One of the biggest and most tragic misconceptions about couple therapy is that the relationship needs to be already falling apart for the couple to begin therapy. The sooner you bring a problem to a couple of therapists, the more likely they are to be able to help. In fact, some couples begin couple therapy without noticing a problem and find that it still strengthens their relationship, similar to how some people find that they benefit from therapy without having a diagnosed disorder. Having this kind of attitude can help encourage you to find a couple of therapists who is right for you before it's too late. It can also help to keep a couple of therapy from seeming like something scary. Couple therapy shouldn't be scary; it should be exciting!

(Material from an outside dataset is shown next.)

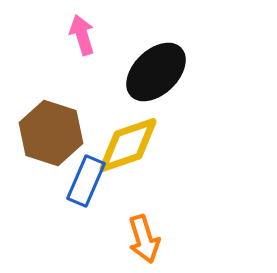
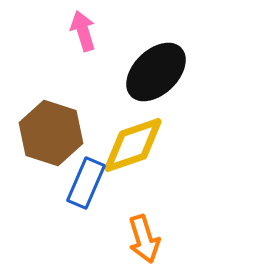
pink arrow: moved 1 px right, 4 px up
yellow diamond: moved 5 px right
blue rectangle: moved 2 px down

So, what can a couple of therapy do for you?

Most couple therapy is about learning how to communicate with your partner. Of course, you know how to talk to your partner, but there are different methods and levels of communication. After all, you don't communicate with your partner in the same way that you talk to your barber, right? Learning these methods and styles of communication can help you and your partner better understands each other and grow closer together - even if you don't notice a problem.

One way that couple therapy helps you understand communication is by encouraging you and your partner to ask each other questions. A couple of therapy, such as questions for married couples or premarital questions, can help you with the communication process by helping you delve even deeper into what really makes each of you who you are.

If you pursue a couple of therapy, your experience will be different based on you and your partner and your unique circumstances and the couple therapist you see. However, we've compiled a list of common couple therapy questions and annotated them with notes on asking them and exploring the responses. Some of them are questions that you may not have thought to ask. Others are important couples intimacy questions that you have probably discussed and considered the subject closed, unaware that the answers can change over time. Other questions are questions that you may not have ever asked because you assumed the answer. Regardless, try to ask all of the questions seriously, even if they seem silly or the answers seem obvious. You may learn something.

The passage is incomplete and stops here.